Мэдди разочарованно и презрительно покачала головой.

– Тебе недостаточно получить всё общие деньги, – не сдержалась она. – Ты ещё и секатор для стрижки изгороди стащил! У тебя ведь и сада больше нет!

– Тише, пожалуйста, – предупредил судья.

– Мне не нужен никакой секатор, можешь забрать его…

– Тише, ПОЖАЛУЙСТА! – рявкнул судья.

Адвокат перешел к следующей теме, а я всё пытался поймать взгляд Мэдди и беззвучно, одними губами, сообщить, что вчерашние ножницы принадлежат ей – могу даже купить ей новые, если захочет. Но она и смотреть в мою сторону не желала.

Тестирование моей памяти вошло в новую фазу: наша совместная жизнь и пропорциональность вклада в неё с обеих сторон.

– Мистер Воган, вы пытаетесь утверждать, что, будучи работающим человеком, участвовали в воспитании детей в той же мере, что и ваша жена?

– Сомневаюсь. Во-первых, когда они возвращались из школы, я всё ещё был на работе.

– Именно так, – многозначительно подтвердил он. – А вы пытались хотя бы подсчитать, сколько времени занимались детьми? – И театрально продолжил, якобы припоминая, что входит в обязанности родителя: – Забирали их из школы? Помогали делать уроки? Готовили и кормили? Водили в кружки и в бассейн? Вы оцениваете свой вклад в сорок процентов этой деятельности, тридцать или фактически он равнялся нулю?

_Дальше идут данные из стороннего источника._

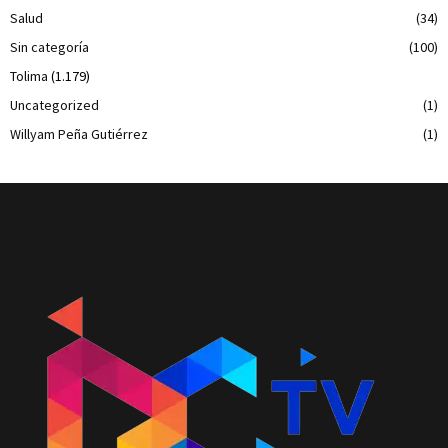
Salud
(34)
Sin categoría
(100)
Tolima
(1.179)
Uncategorized
(1)
Willyam Peña Gutiérrez
(1)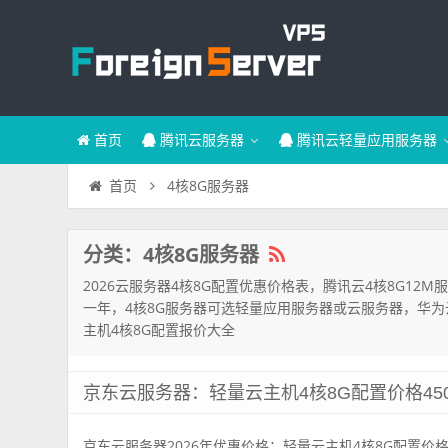
首页
腾讯云服务器
腾讯云轻量应用服务器
4核8G服务器
首页
分类：4核8G服务器
2026云服务器4核8G配置优惠价格表，腾讯云4核8G12M
一年，4核8G服务器可选轻量应用服务器或云服务器，华为云
主机4核8G配置报价大全
京东云服务器：轻量云主机4核8G配置价格450
京东云服务器2026年优惠价格：轻量云主机4核8G配置价格4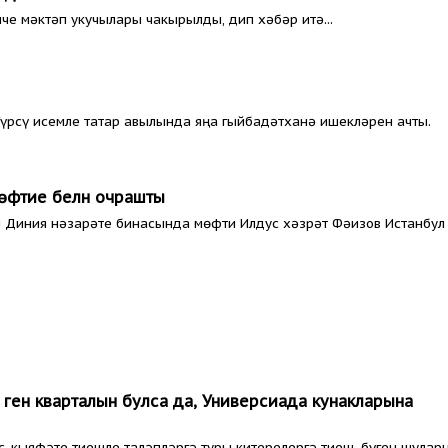
че мәктәп укучылары чакырылды, дип хәбәр итә...
үрсү исемле татар авылында яңа гыйбадәтханә ишекләрен ачты.
өфтие белән очрашты
ы Диния нәзарәте бинасында мөфти Илдус хәзрәт Фәизов Истанбул
 генә кварталын булса да, Универсиада кунакларына
с-кыяфәте тиешле таләпләргә туры китерелергә тиеш, бүген шулар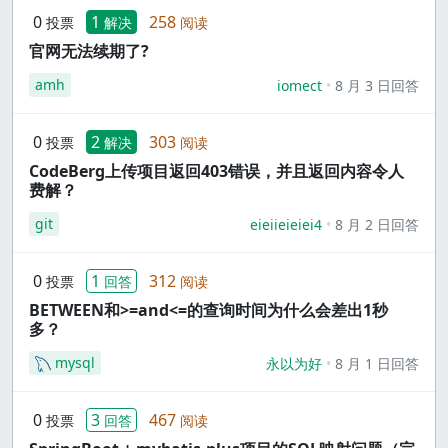
0
1
258
投票
解决
阅读
官网无法续期了?
amh
iomect
8 月 3 日回答
0
2
303
投票
解决
阅读
CodeBerg上传项目返回403错误，并且返回内容令人
费解？
git
eieiieieiei4
8 月 2 日回答
0
1
312
投票
回答
阅读
BETWEEN和>=and<=的查询时间为什么会差出1秒
多？
mysql
永以为好
8 月 1 日回答
0
3
467
投票
回答
阅读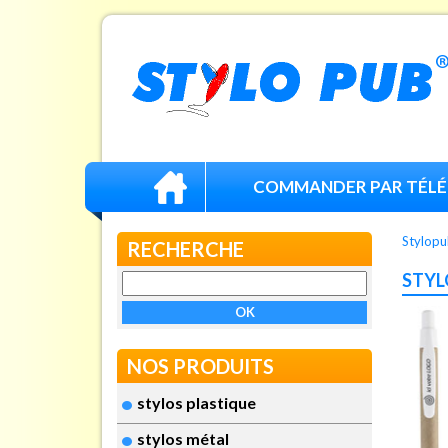
COMMANDER PAR TÉL
Stylopu
RECHERCHE
STYL
NOS PRODUITS
stylos plastique
stylos métal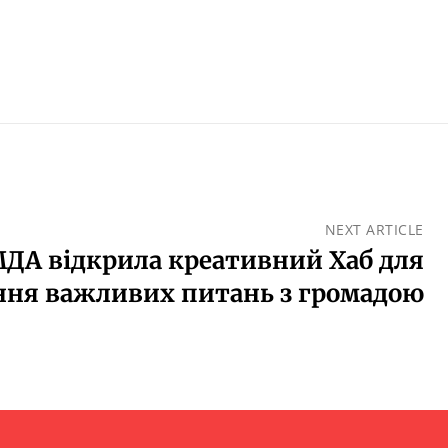
NEXT ARTICLE
ДА відкрила креативний Хаб для
ння важливих питань з громадою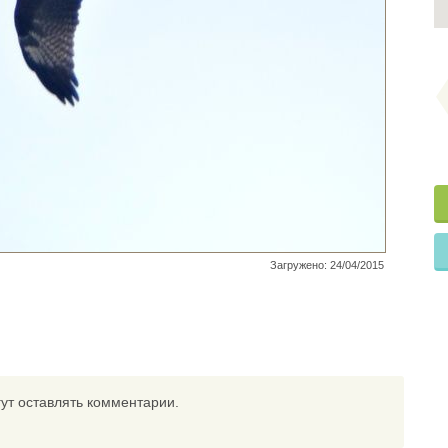
Загружено: 24/04/2015
ут оставлять комментарии.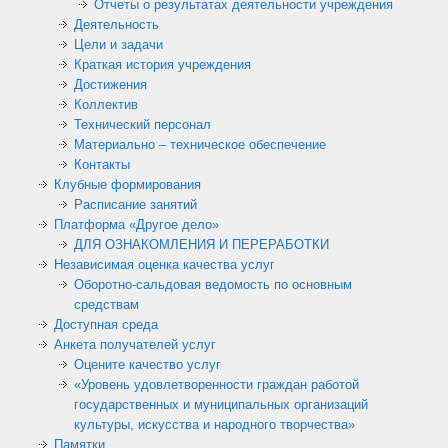
Отчеты о результатах деятельности учреждения
Деятельность
Цели и задачи
Краткая история учреждения
Достижения
Коллектив
Технический персонал
Материально – техническое обеспечение
Контакты
Клубные формирования
Расписание занятий
Платформа «Другое дело»
ДЛЯ ОЗНАКОМЛЕНИЯ И ПЕРЕРАБОТКИ
Независимая оценка качества услуг
Оборотно-сальдовая ведомость по основным
средствам
Доступная среда
Анкета получателей услуг
Оцените качество услуг
«Уровень удовлетворенности граждан работой
государственных и муниципальных организаций
культуры, искусства и народного творчества»
Памятки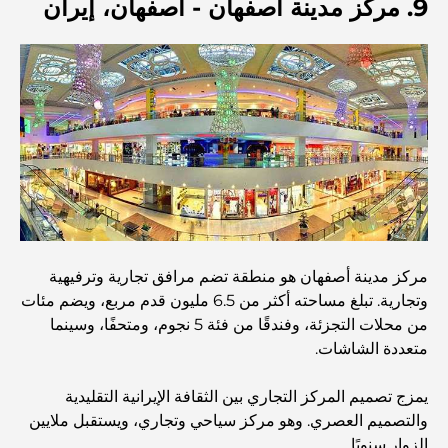
9. مركز مدينة أصفهان - أصفهان، إيران
أنشطة يمكنك القيام بها مع الأطفال في دبي: دليل عائلي شامل
أفضل المنتجعات الشاطئية في دبي لقضاء عطلة فاخرة
أماكن رومانسية في دبي للحظات لا تُنسى
مركز مدينة أصفهان هو منطقة تضم مرافق تجارية وترفيهية
أفضل إقامة محلية في دبي: أفضل الفنادق والمنتجعات
وتجارية. تبلغ مساحته أكثر من 6.5 مليون قدم مربع، ويضم مئات
من محلات التجزئة، وفندقًا من فئة 5 نجوم، ومتحفًا، وسينما
متعددة الشاشات.
أفضل المطاعم لتناول غداء عمل في مركز دبي المالي العالمي
يمزج تصميم المركز التجاري بين الثقافة الإيرانية التقليدية
والتصميم العصري. وهو مركز سياحي وتجاري، ويستقبل ملايين
أغلى ماركات الملابس في العالم
الزوار سنويًا.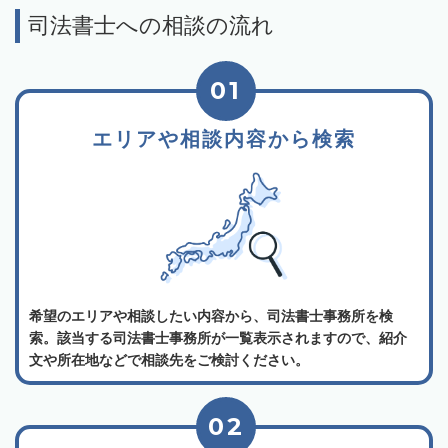
司法書士への相談の流れ
01
エリアや相談内容から検索
希望のエリアや相談したい内容から、司法書士事務所を検
索。該当する司法書士事務所が一覧表示されますので、紹介
文や所在地などで相談先をご検討ください。
02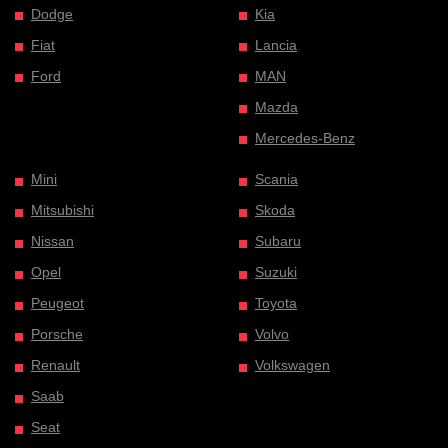
Dodge
Kia
Fiat
Lancia
Ford
MAN
Mazda
Mercedes-Benz
Mini
Scania
Mitsubishi
Skoda
Nissan
Subaru
Opel
Suzuki
Peugeot
Toyota
Porsche
Volvo
Renault
Volkswagen
Saab
Seat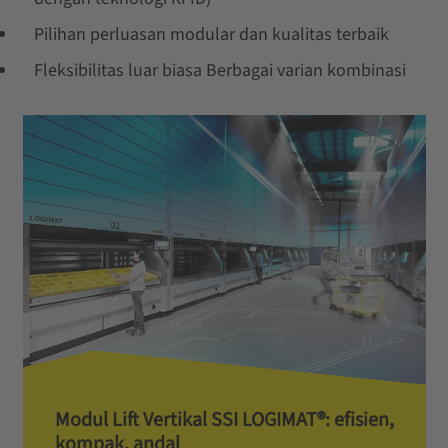
Pilihan perluasan modular dan kualitas terbaik
Fleksibilitas luar biasa Berbagai varian kombinasi
Modul Lift Vertikal SSI LOGIMAT®: efisien,
kompak, andal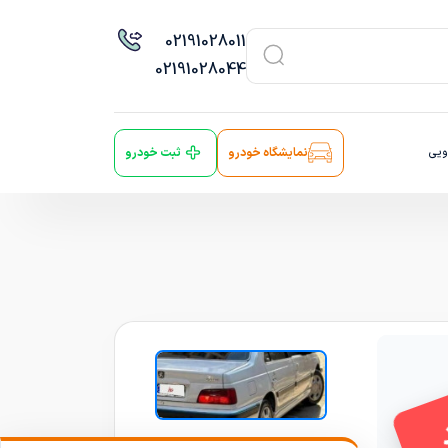
021
91028011
021
91028044
ویی
نمایشگاه خودرو
ثبت خودرو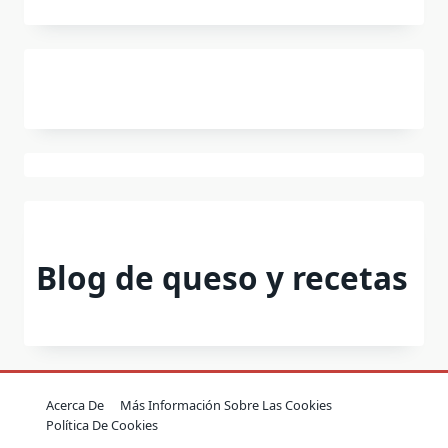
Blog de queso y recetas
Acerca De
Más Información Sobre Las Cookies
Política De Cookies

– Ну, трудно сказать определённо, —искренне сознался я. – Но убеждён, что мой вклад был значительно меньше, чем Мадлен.

Я нервно оглянулся на своего адвоката, возмущение на лице которого означало, что он лично являлся свидетелем многолетних вечерних купаний и чтения сказок на ночь.

– Справедливо ли утверждать, что не занимайся ваша жена домашней работой так много, вы не смогли бы столько времени уделить своей профессиональной карьере?

– Полагаю, вы правы…

Мэдди вскинула голову.

– То есть вы согласны, что пропорция семьдесят на тридцать неверно отражает количество оплачиваемой и неоплачиваемойработы, проделанной вами обоими за время совместной жизни?

– Ну конечно, это неверно. Думаю, пятьдесят на пятьдесят было бы абсолютно справедливо. – И я посмотрел прямо на жену. Она выглядела абсолютно ошарашенной.

Повисло неловкое молчание, нарушаемое только безумным жужжанием мухи между рамами. Я даже немножко пожалел, что здесь нет журналистов и огромного, заполненного публикой зала; в этот момент должны были раздаться аплодисменты, переходящие в невнятный гул, который вынудил бы судью звонить в колокольчик и взывать: «Тишина в зале!» Но адвокат Мэдди впал в полный ступор. Беднягу будто запрограммировали только возражать и отрицать, он попытался выдавить пару слов, но безуспешно. Тут мой собственный представитель почувствовал, что пора вмешаться. Он встал:

– Ваша честь, адвокат ответчика подсказывает нужные слова моему клиенту Решение, безусловно, исключительно в ведении суда – после того как мы уже заявили свои требования о разделе в соотношении семьдесят на тридцать. – И нервно махнул мне рукой, заставляя заткнуться.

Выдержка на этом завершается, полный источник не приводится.